Vladimir Putin shakes hands with Bosnian Serb leader Milorad Dodik at the Kremlin in Moscow, 1 April 2025. Photo: EPA-EFE / MIKHAIL TERESHCHENKO / SPUTNIK /KREMLIN POOL
Vladimir Putin met with Milorad Dodik, the controversial president of the Republika Srpska, the Serbian entity which makes up half of Bosnia and Herzegovina, on Tuesday, the Kremlin has announced.
Dodik, who is currently in his third term as president of the Republika Srpska, was sentenced to a year in prison in absentia by a court in the Bosnian capital Sarajevo in February and banned from serving in the position for six years.
Dodik was convicted of ignoring rulings made by the Bosnian Constitutional Court and Christian Schmidt, the High Representative for Bosnia and Herzegovina, whose job is to oversee the implementation of the 1995 Dayton Agreement, which ended the Bosnian War.
Despite being nominally a part of Bosnia and Herzegovina, the Republika Srpska is separately administered and there is no mechanism for Sarajevo to enforce court orders.

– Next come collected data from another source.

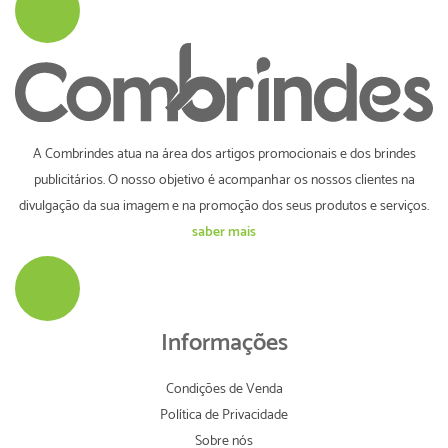
A Combrindes atua na área dos artigos promocionais e dos brindes
publicitários. O nosso objetivo é acompanhar os nossos clientes na
divulgação da sua imagem e na promoção dos seus produtos e serviços.
saber mais
Informações
Condições de Venda
Política de Privacidade
Sobre nós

In Dodik’s case, the court issued an international arrest warrant for him, which nevertheless failed to prevent Dodik travelling abroad.
The Russian Foreign Ministry has called the charges against Dodik, a key partner of Moscow in the Balkans, “fabricated”.
In November 2023, Dodik predicted that he would be the first president of an independent Serbian entity on Bosnian soil, threatening to secede from Bosnia and Herzegovina, the fragile federation that was created by the Dayton Agreement.
Russia’s close historical and cultural ties to both the Bosnian Serbs and Serbia proper have only grown stronger since NATO bombed Serbia in 1999 over the ongoing crisis in Kosovo, the contested independence of which Serbia and Russia both roundly reject.